# bsnl evdo speed problem



## dummydave (Jul 6, 2013)

folks i gt a bsnl evdo connctn using micromx 300c modem...

I placed in a directn n gts 3 signal bars n it connctn mode is auto 

Upn connctn shows connctd in HSIA 

But speed z poor its just 20-30kbps max....

Anyway i cn gt the speed??


----------



## Dushie (Jul 7, 2013)

Try using thevsame latenight and check tye speeds.  Bsnl evdo speeds are deoendant on couple of factors, 1. Signal strength  2. No of users in your area 3. Distance from the tower 4. Modem you are 
Using and connection quality 

Usually speeds are low during the daytime,  but increase at night.


----------



## Coldbreeze16 (Jul 24, 2013)

Micromax EvDO modems are known for wrongly reporting HSIA when actually on 1X, Use the EvDO only rather than hybrid/auto mode. Also get an USB extender cable and move the modem around your house. In my house I get 12-15 kBps at one place and 40-60 kBps just 5 cm away rotated 30 degrees. EvDo is highly directional. You may want to know the location of your BTS tower as well to orient it that way.

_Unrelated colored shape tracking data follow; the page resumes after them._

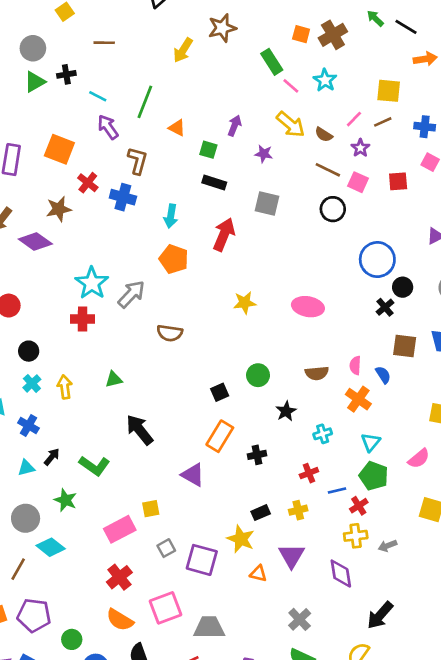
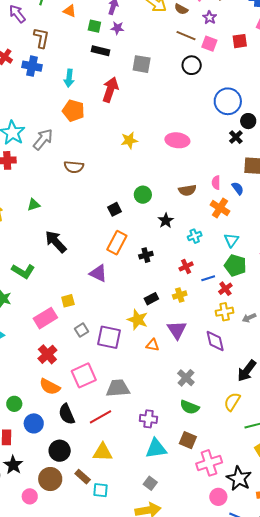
purple star: (264, 154) -> (117, 28), moved

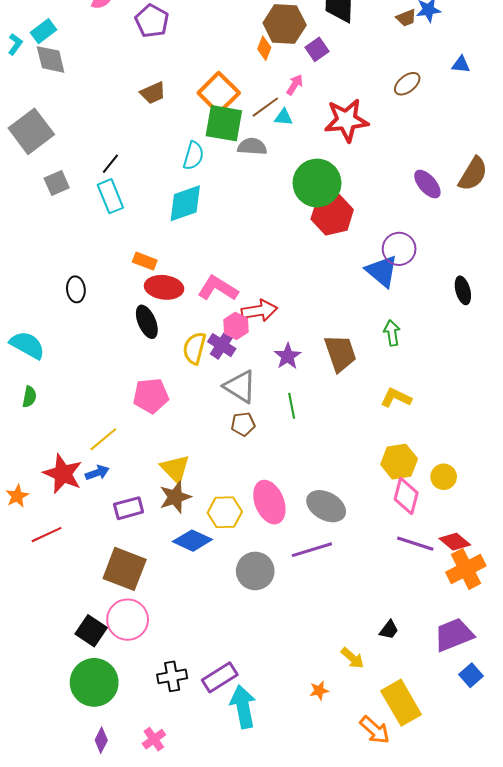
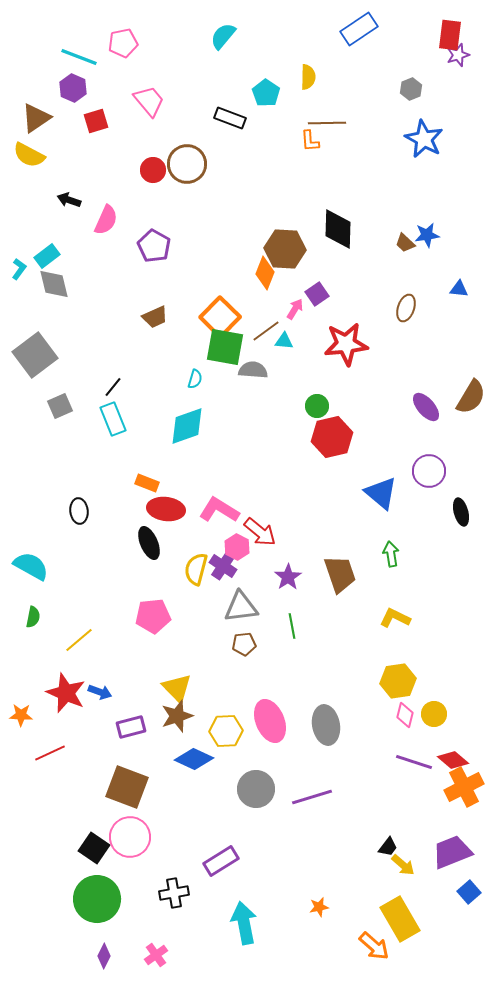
brown trapezoid: (406, 18) -> (405, 243), turned 65
orange diamond: (264, 48) -> (265, 273), size x1.4
purple square: (317, 49) -> (317, 294), moved
brown ellipse: (407, 84) -> (406, 308), turned -32
cyan semicircle: (193, 156) -> (195, 379), size x0.7
green circle: (317, 183) -> (317, 406), size x0.5
purple circle: (399, 249) -> (429, 471), moved
red arrow: (259, 311) -> (260, 532), turned 48
gray triangle: (240, 387) -> (241, 607), turned -39
yellow line: (103, 439) -> (79, 640), moved
blue arrow: (97, 473) -> (100, 692), turned 40
yellow circle: (444, 477) -> (434, 714), moved
orange star: (17, 496) -> (21, 715), turned 30
pink diamond: (406, 496) -> (405, 715), size x0.7
gray ellipse: (326, 506) -> (326, 725), turned 51
purple line: (312, 550) -> (312, 797), moved
yellow arrow: (352, 658) -> (403, 865), moved
purple rectangle: (220, 677) -> (221, 861), moved

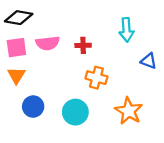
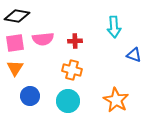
orange cross: (96, 78) -> (72, 70), moved

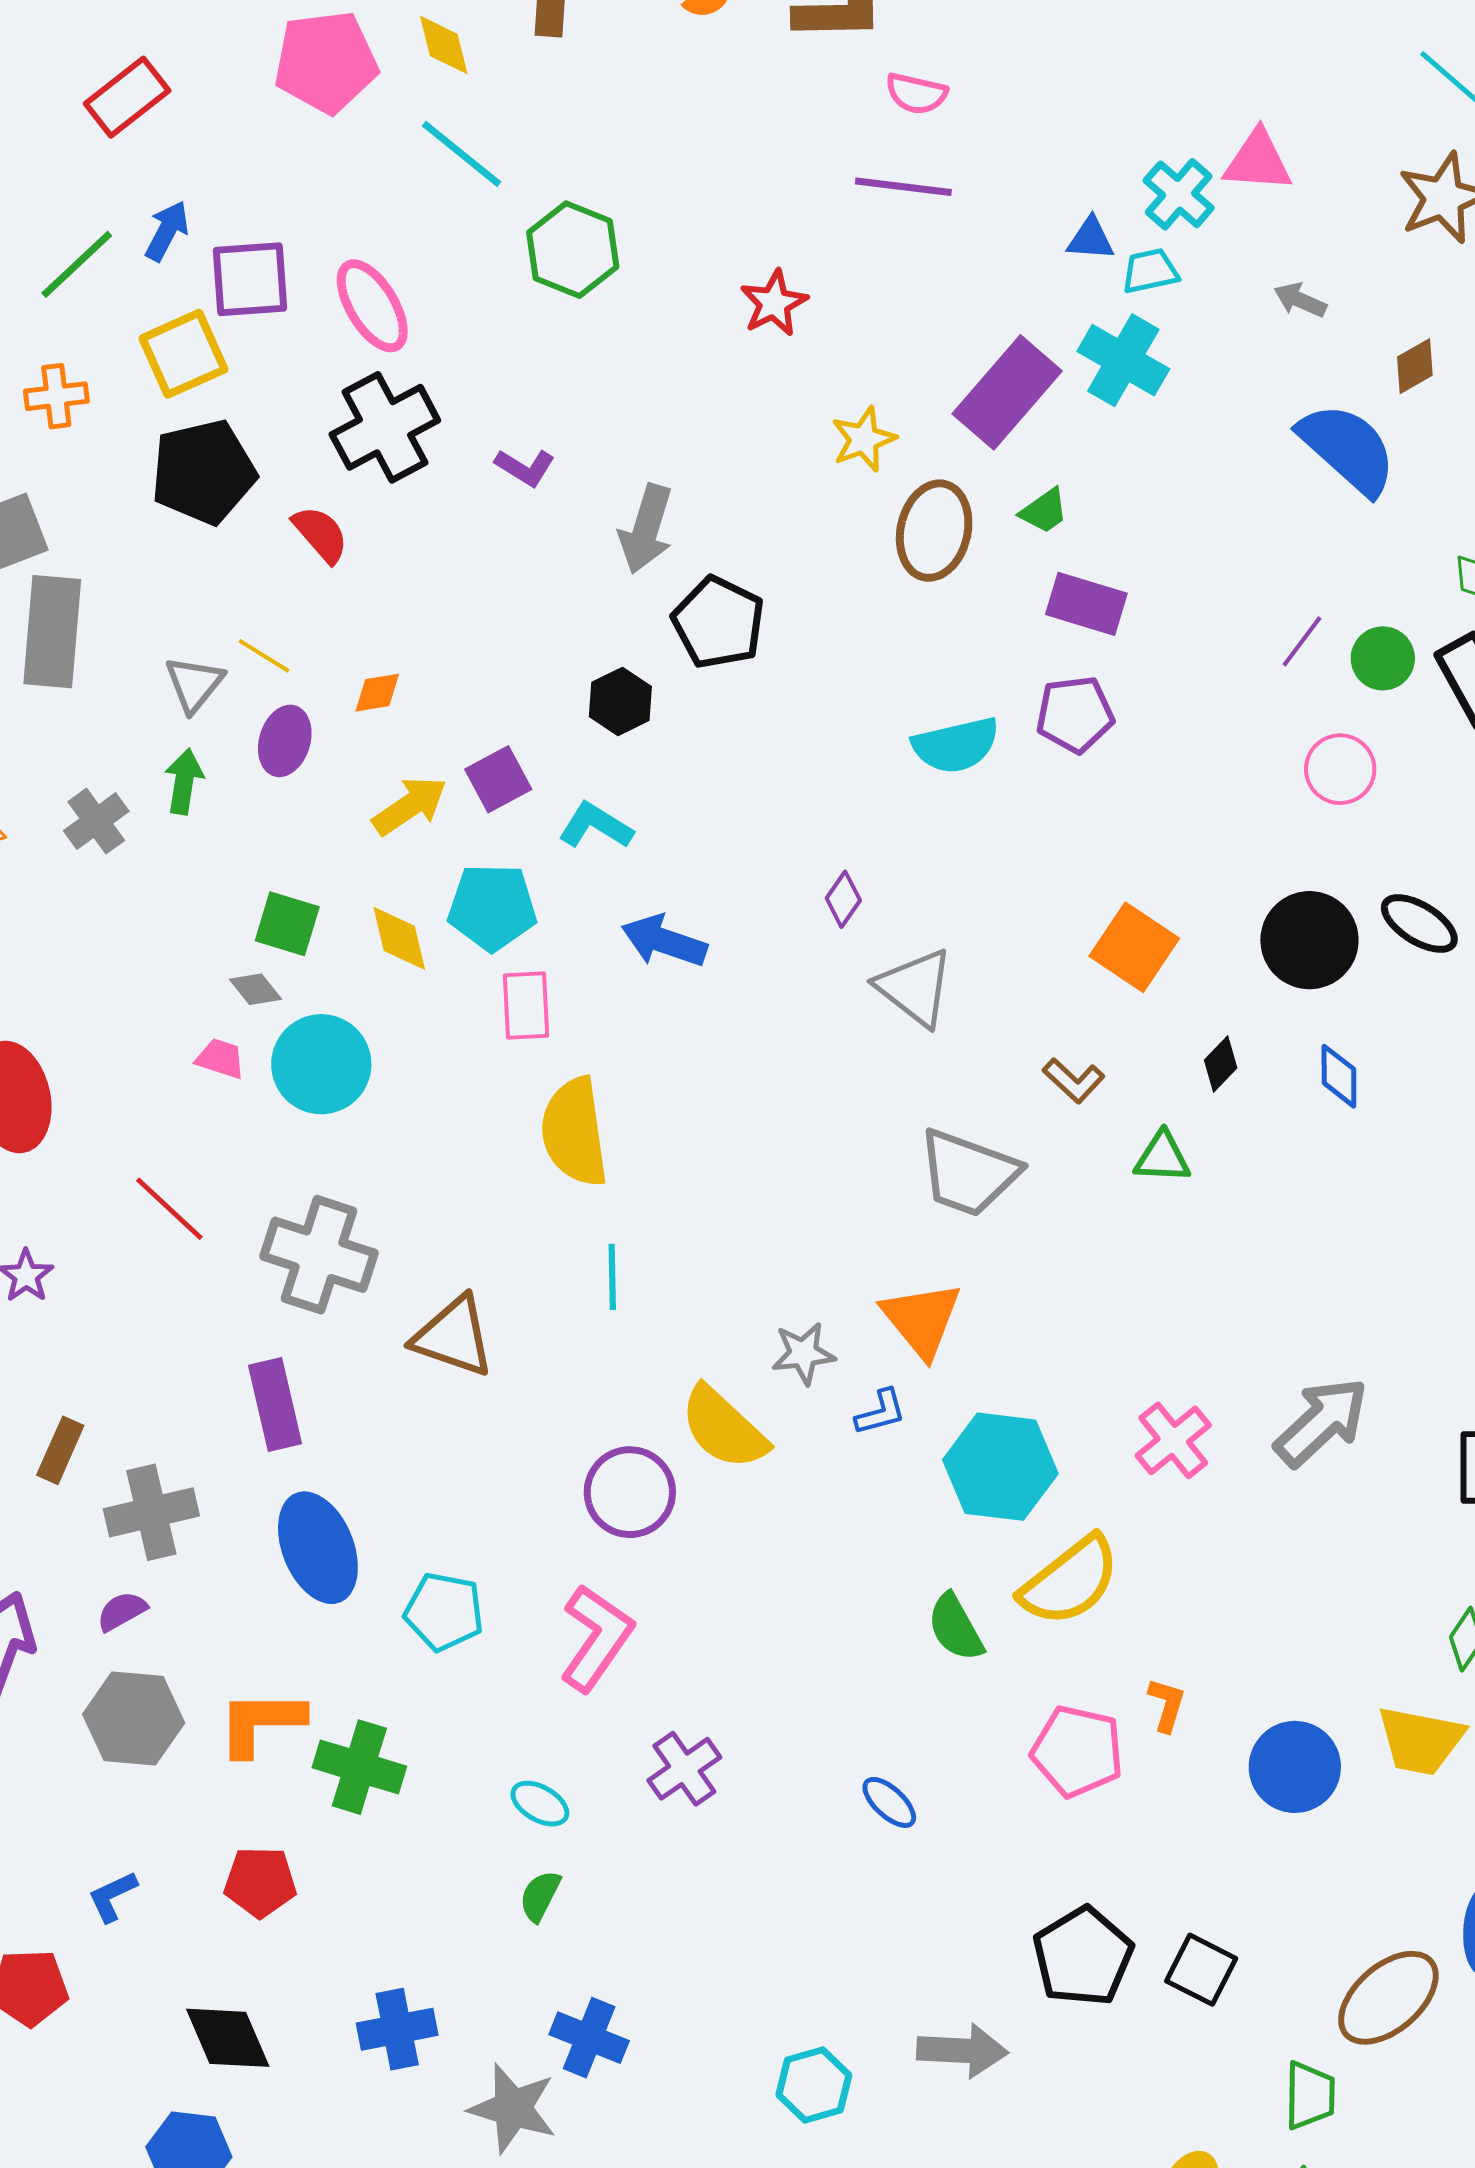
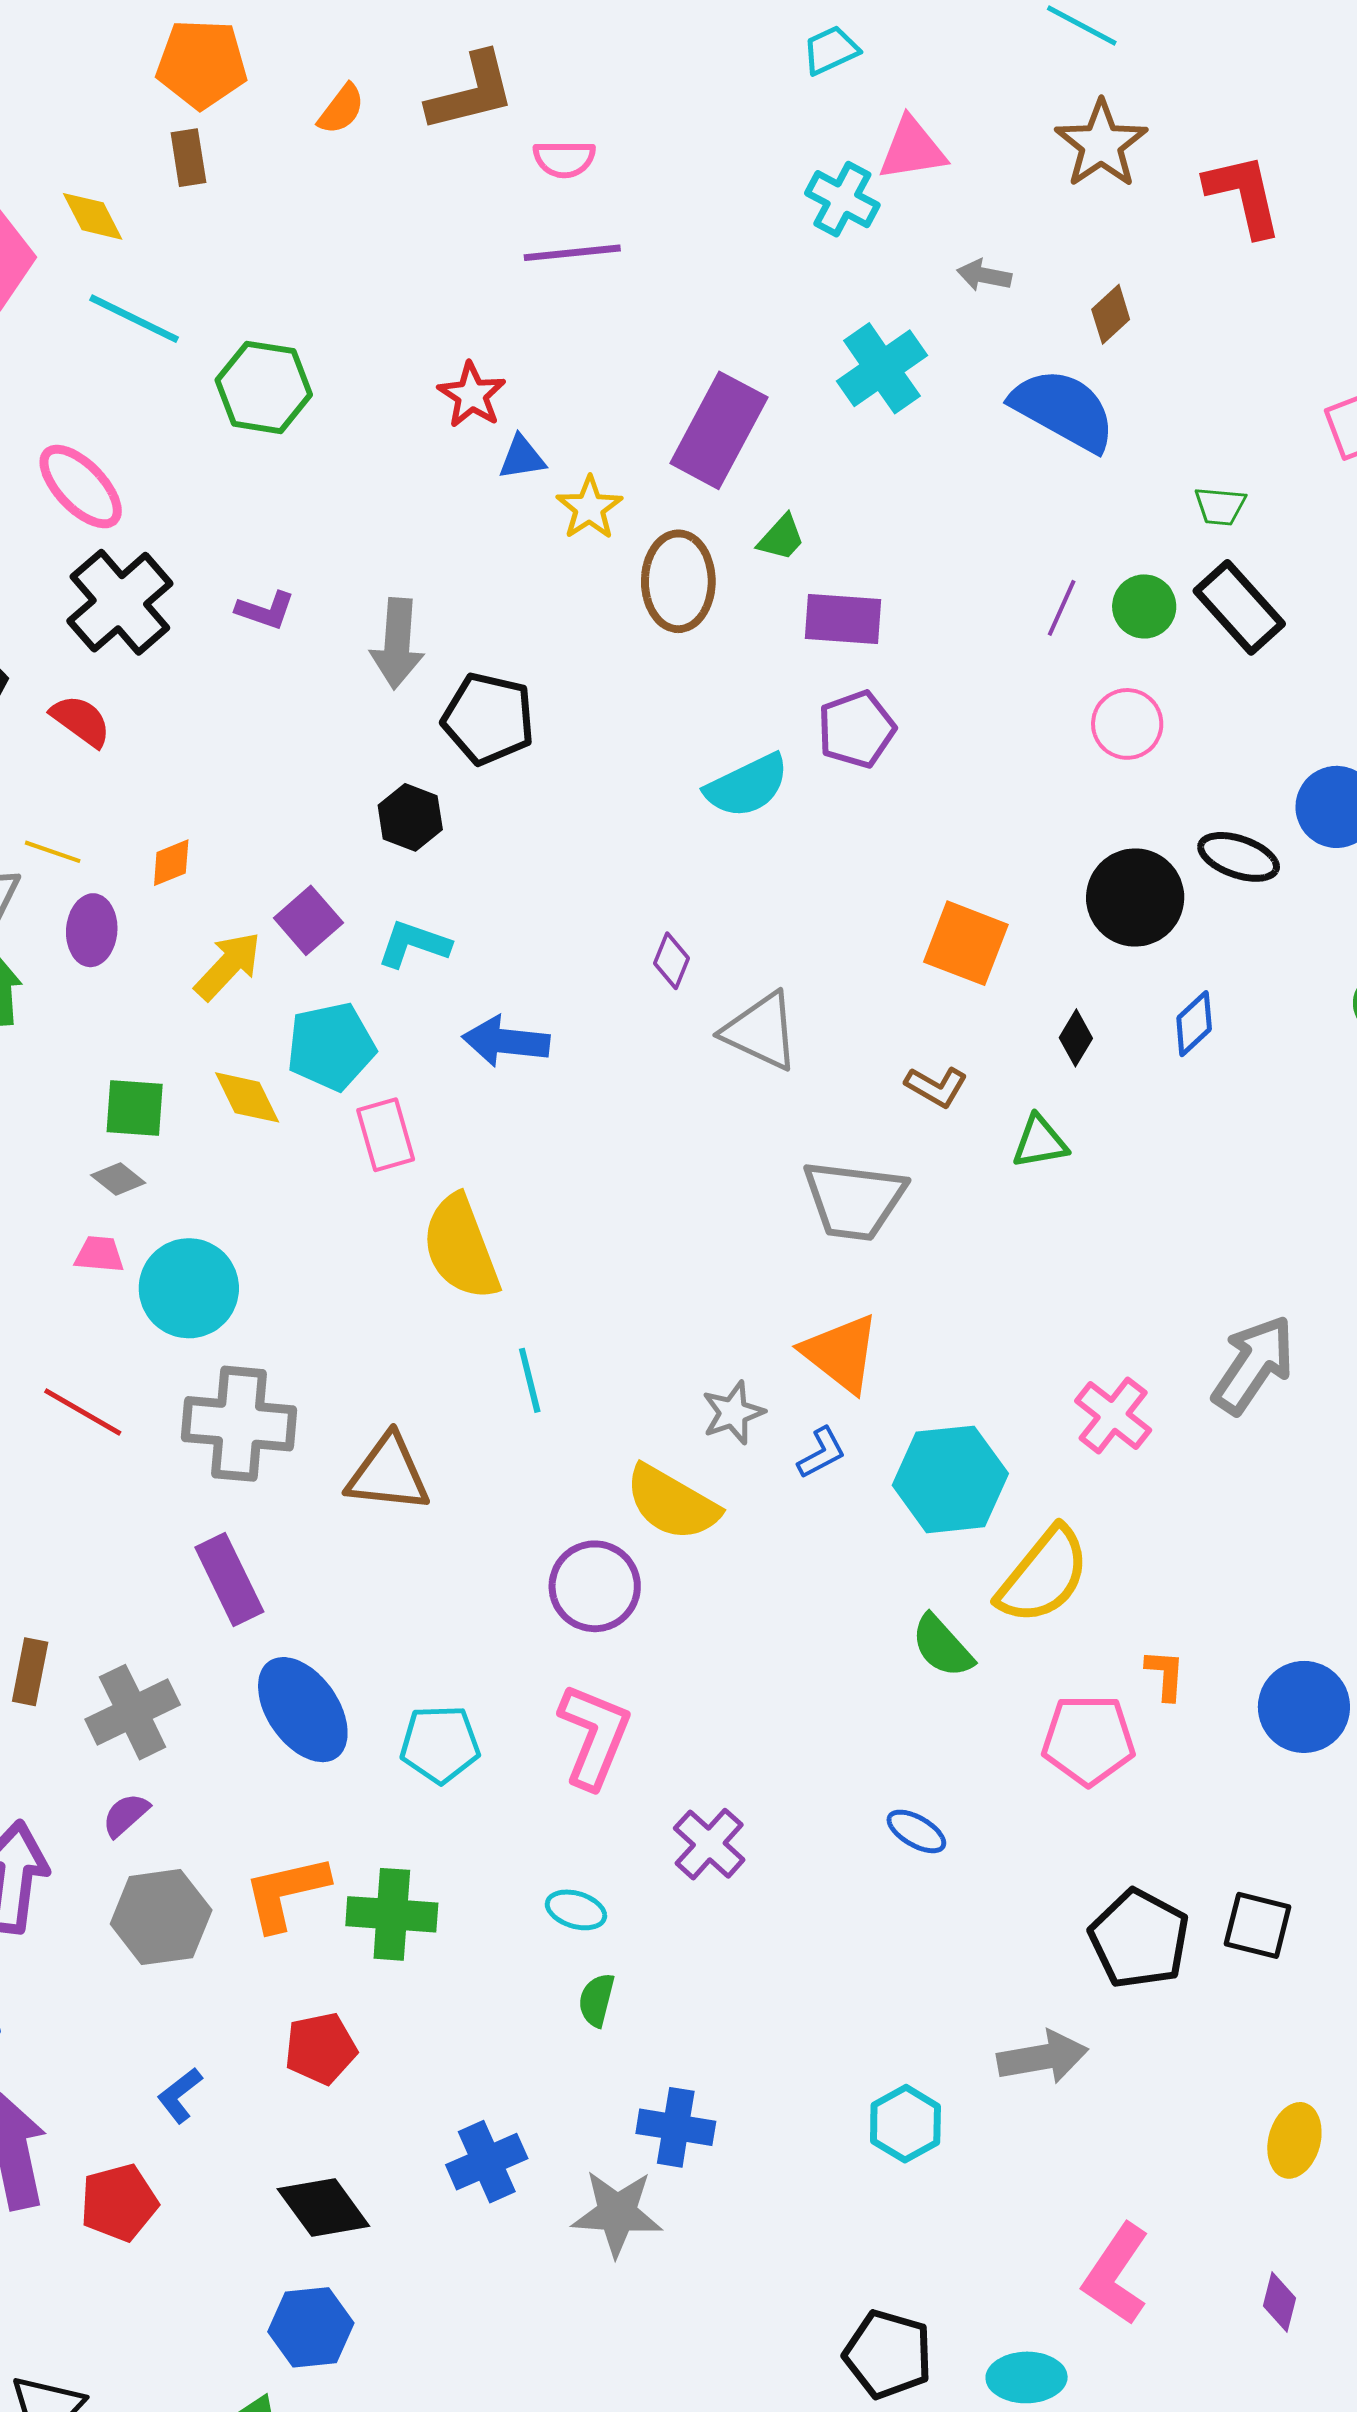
blue triangle: (1091, 239) -> (522, 458), moved
cyan trapezoid: (1150, 271) -> (831, 50), moved
cyan cross: (1123, 360) -> (882, 368), moved, turned 38
cyan circle: (321, 1064) -> (189, 1288), moved
blue diamond: (1339, 1076) -> (1194, 1024), turned 60

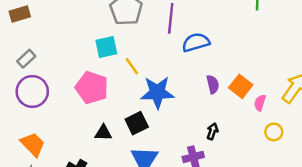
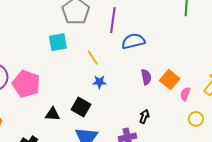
yellow line: (132, 66) -> (93, 58), moved
pink pentagon: (92, 88) -> (26, 84), moved
blue star: (157, 92) -> (99, 82), size x0.5
black square: (137, 123) -> (81, 107), turned -36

I had some luck with a directional antenna I built with coaxial cable, cardboard and hangar wire. I could have tweked it better but since I'm selling my EvDO next month, didn't bother. Google for CDMA 800 MHz yagi homemade antenna


----------



## sahil1033 (Jun 17, 2014)

What Coldbreeze16 said is totally right. I too use MMX 300C and I've experimented too much on EVDO. My area is a bit far away from BSNL exchange. So, getting good speed is kind of nightmare. What I've noticed about EVDO is that it's highly unstable, means, you can't use it on laptop comfortably. If you put your hand in front of modem, speed drops. Seeing all this, I bought a USB extension cable and fixed the modem at a place where speed was maximum. Yes, EVDO is highly directional, you move it 1 cm and change the direction of modem and you might get triple fold increase in speed. This is the best way to use BSNL EVDO at it's maximum capacity.


----------